We had a chat to this best dressed lady about her experiences, trend predictions and more ahead of the Melbourne Cup Carnival.
It was very early in my fashion in the field journey and I was out of my depth a bit (!), so I didn’t return home with a sash. However, I did come home with plenty of learnings which I credit with helping my success in this season just been.
I had four outfits in the works (all coloured!) that I was going to have to whittle down to two and then my Derby Day look was just at the sketches and ideas stage.
Aside from my Prix de Fashion-winning outfit (which I still love and was thinking of a few tweaks I could do to keep it fresh if I chose to re-wear it), my outfits all had bold silhouettes and shapes with a lot of detail that took hours to get right.
They are all still in the closet and one or two might still make the trip next year which has been able to be postponed thanks to the kindness of Victoria Racing Club.
There’s less time to be noticed in the heats in Melbourne with each girl in a heat (of 10) just taking a step or two forward for a few seconds before rejoining the line.
It’s great that in New Zealand all contestants get more of a runway moment where they can really put their best foot forward and show off all the different facets to their look.
Backstage it was pretty similar, with both environments being a really lovely, supportive place with girls touching up one another’s lipsticks and helping make sure everything is sitting perfectly.
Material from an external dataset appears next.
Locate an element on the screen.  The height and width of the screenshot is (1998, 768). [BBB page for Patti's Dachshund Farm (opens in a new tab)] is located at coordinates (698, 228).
In both countries, back stage is just girls helping one other shine which is awesome.
I think a strong outfit will catch the judges’ eyes wherever you compete, but given that in the Melbourne heats you don’t get a full catwalk, it’s important to make the most of every moment on stage, even when just standing at the back of it.
Millicent Zaria, I met her while I was over there and she is so lovely in person as well. I LOVE how she uses prints and colours.
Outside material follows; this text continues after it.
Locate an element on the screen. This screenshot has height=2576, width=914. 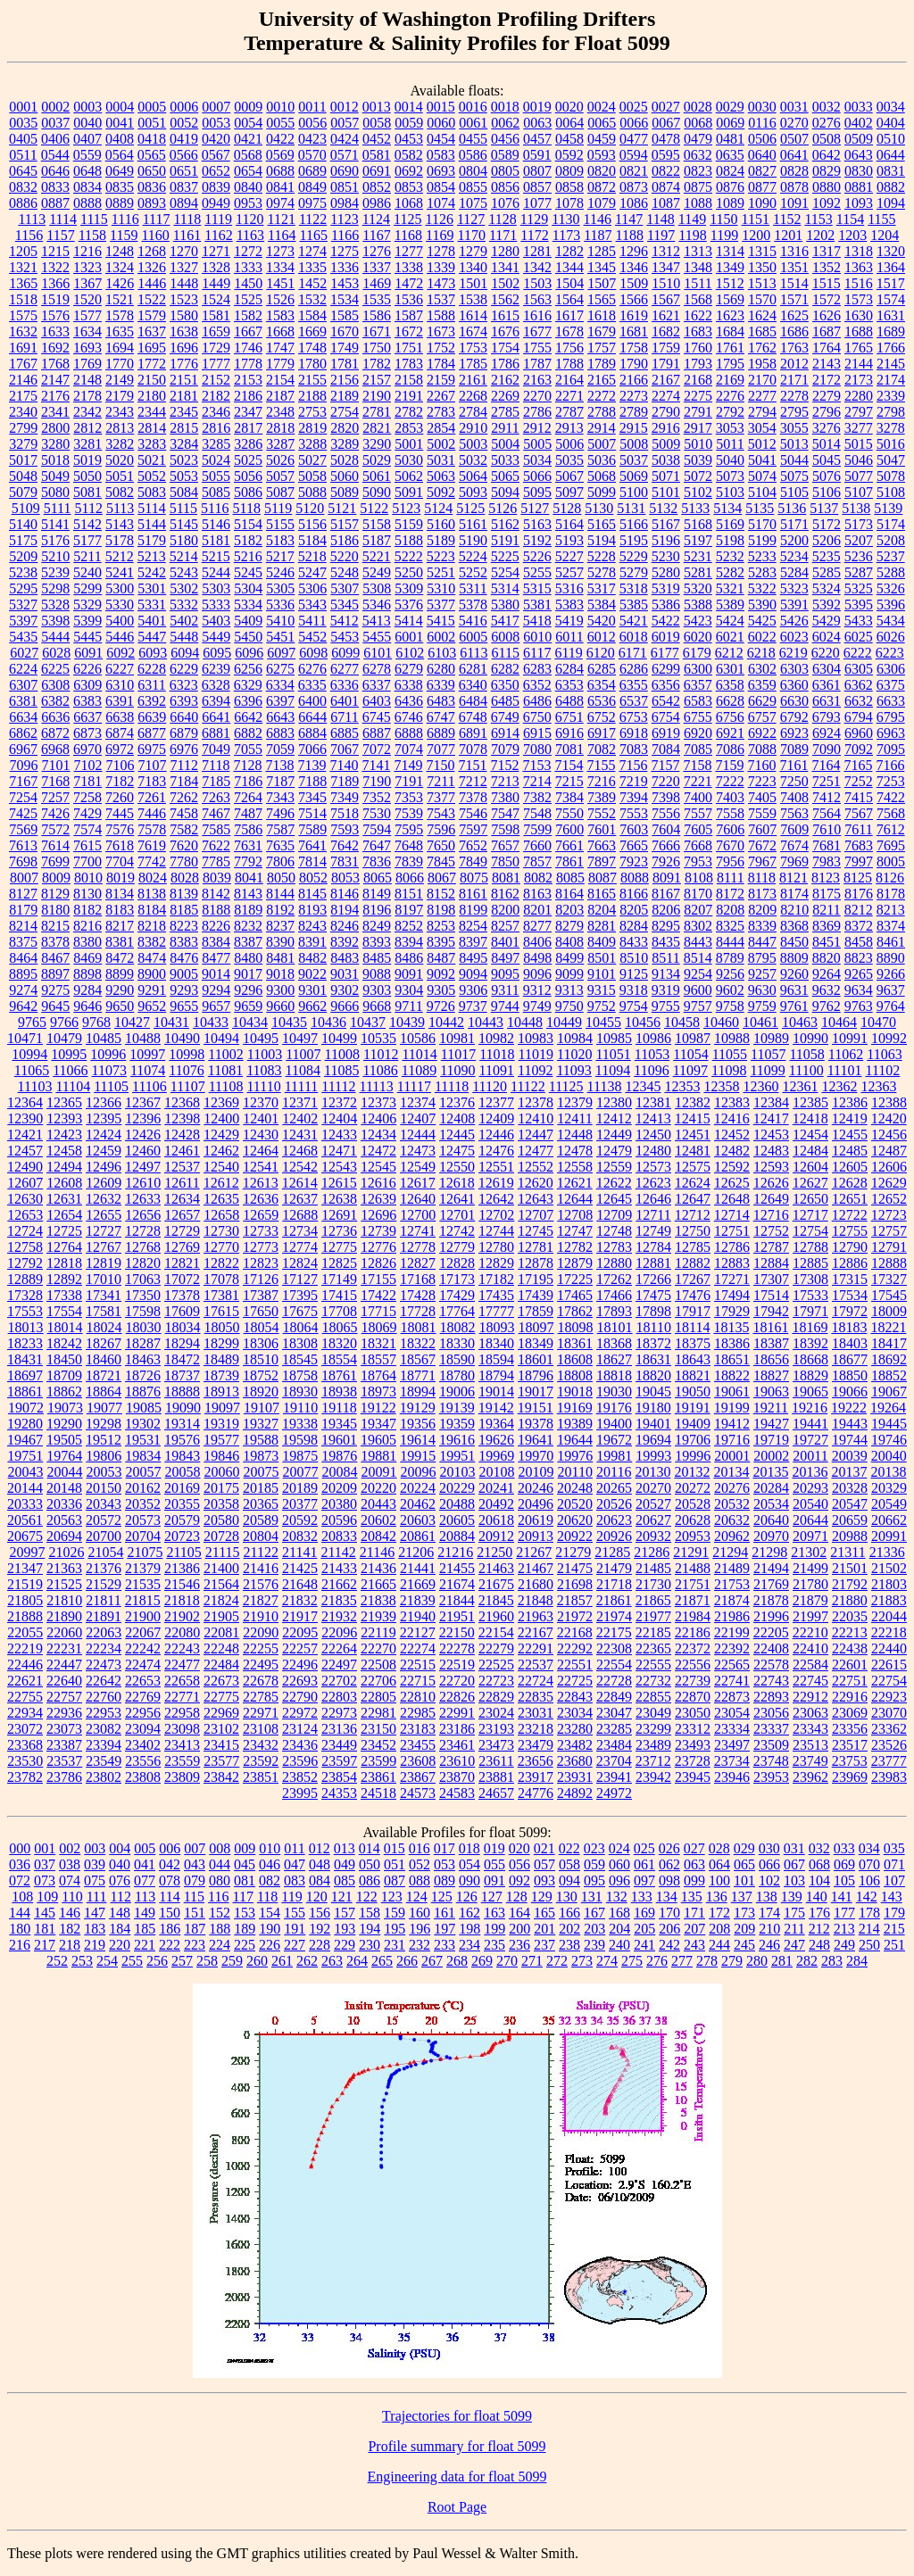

I also really adore Tatiana Hoffmann (never met her but stalk on insta!) who makes most of her outfits herself and is so creative.
I love the strong colours and prints that are coming through in a lot of the finalists and in most states there’s two or three looks that I really love.
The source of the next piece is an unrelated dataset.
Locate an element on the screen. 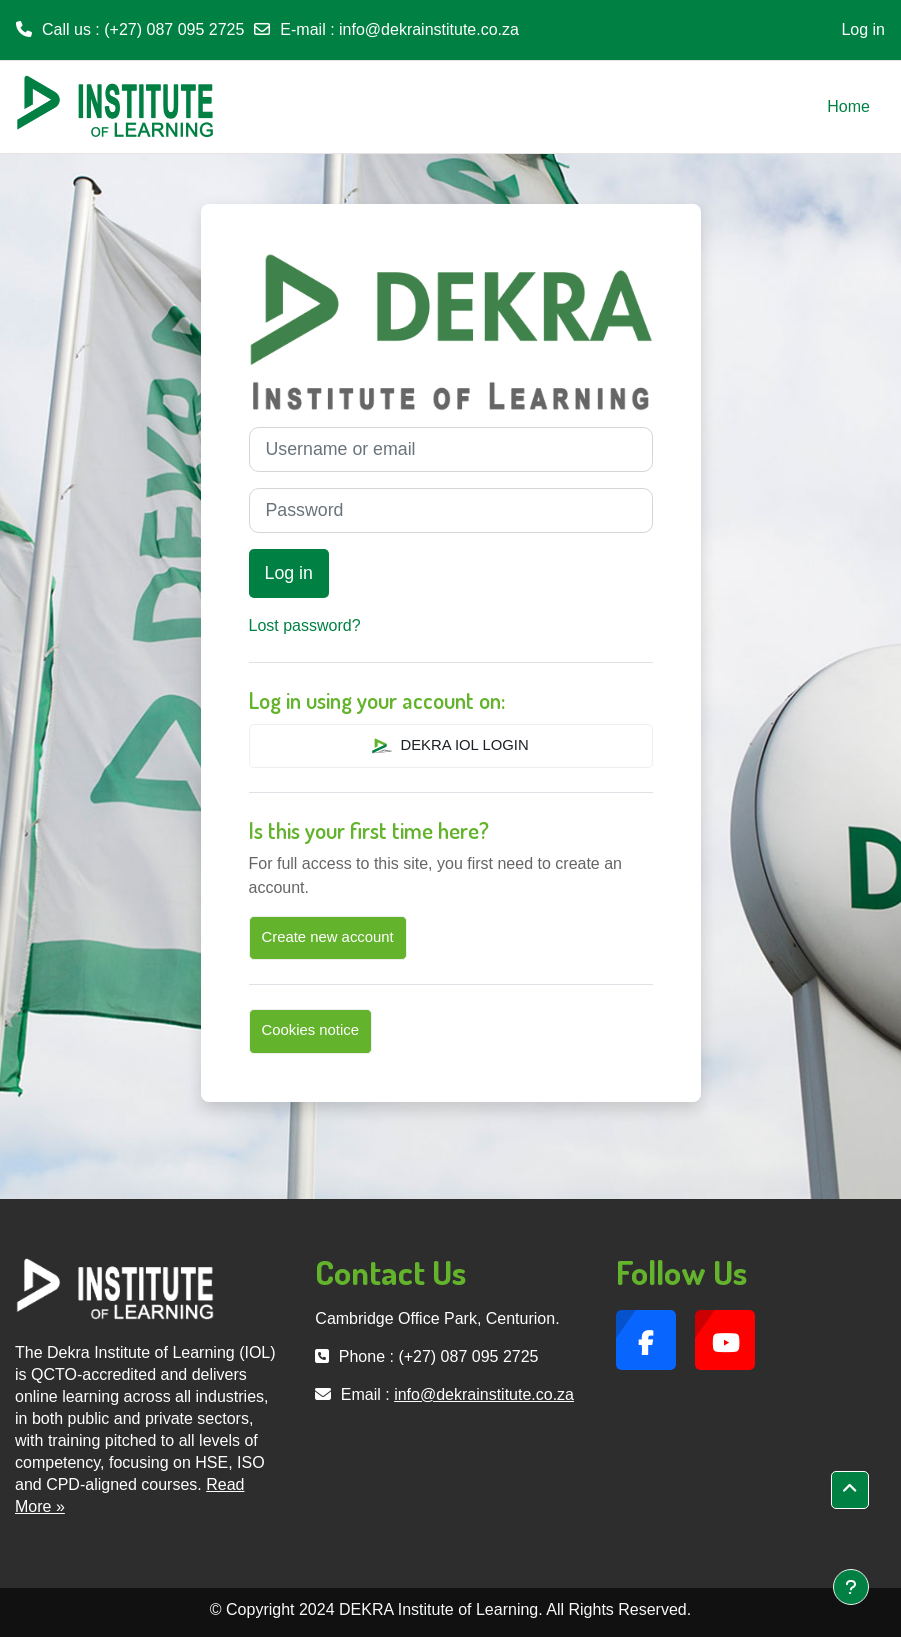 The image size is (901, 1637). Log in is located at coordinates (863, 29).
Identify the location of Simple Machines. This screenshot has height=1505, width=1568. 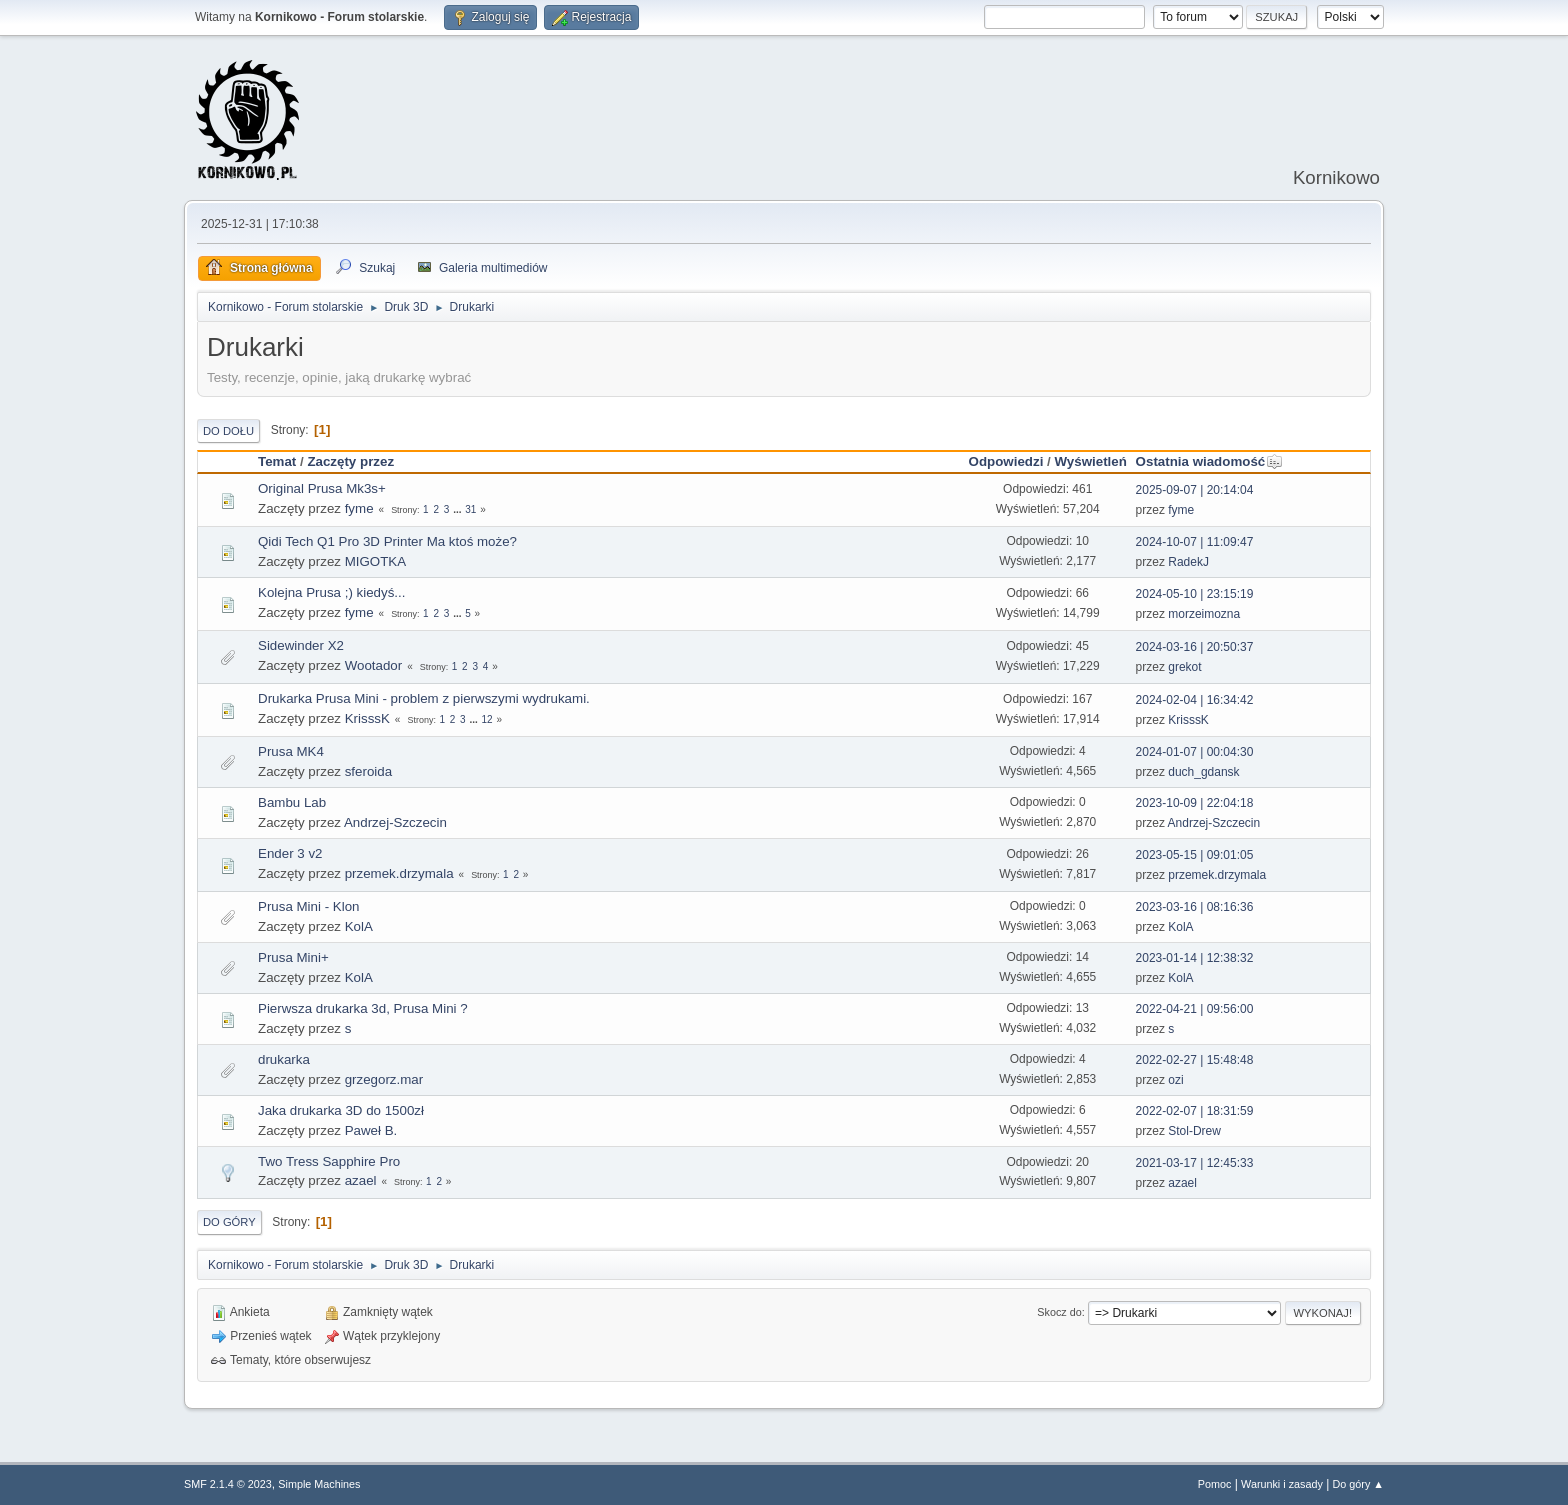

I’m not envious of the judges having to make their decisions!
In a photo competition you can really highlight the intricate details in your outfit or highlight an accessory by choosing your photos well.
It’s details like these that can be missed in a runway competition where the judges could be seated a few metres back from the catwalk.
I had over 100 photos to pick from in a variety of different poses and angles for my entry into The Ned Prix de Fashion.
Remember to really back your own individual style.
There are often more entrants in the major Australian competitions so if you are too caught up on trying to include all the trends or emulate somebody who has recently been successful, you risk looking very similar to another competitor.
I think New Zealand is definitely developing its own racewear style – we’re bold and not afraid to experiment with new shapes, trends and styles.
Feathers both as features of clothing or in the construction of headpieces have featured a lot in the state finalists which we haven’t seen a huge amount of here in New Zealand, so I think that might provide some inspiration to some kiwi fashionistas.
As always though, I’m sure us Kiwi girls will do it in our own way.
Personally, I’m starting to move on from strong sleeves – I know they’re still featuring in a lot of designers’ collections and while they are fun, after being a common feature in racing fashion for the last two years, I’m ready to see something new.
I’d like to see competitors play with hemlines. When a boxier, more conservative top half means you can be a bit shorter with your skirt – then I think go for it!
Also jumpsuits are under-utilised and can be a really fun modern twist.
I’ve been inspired by TV shows (Bridgerton and Yellowstone were the idea behind my Prix look), as well as using the lack of obvious trends as an opportunity to put together some “bucket list” outfits that might not ever be on trend per say, but that I’ve always wanted to wear.
Runway shows have also started again in Europe and there have been some amazing looks from the high fashion houses too.
Anything else you’d like to add about your experiences competing in Australia?
It’s an amazing experience to be at the Melbourne Cup and to compete so if you are thinking about it, I definitely encourage you to book the trip!
Don’t forget to get out and about as well and enjoy the amazing city that Melbourne is.
Add a few days on each side of the races and check what shows are on, find some cool restaurants and really get out and explore.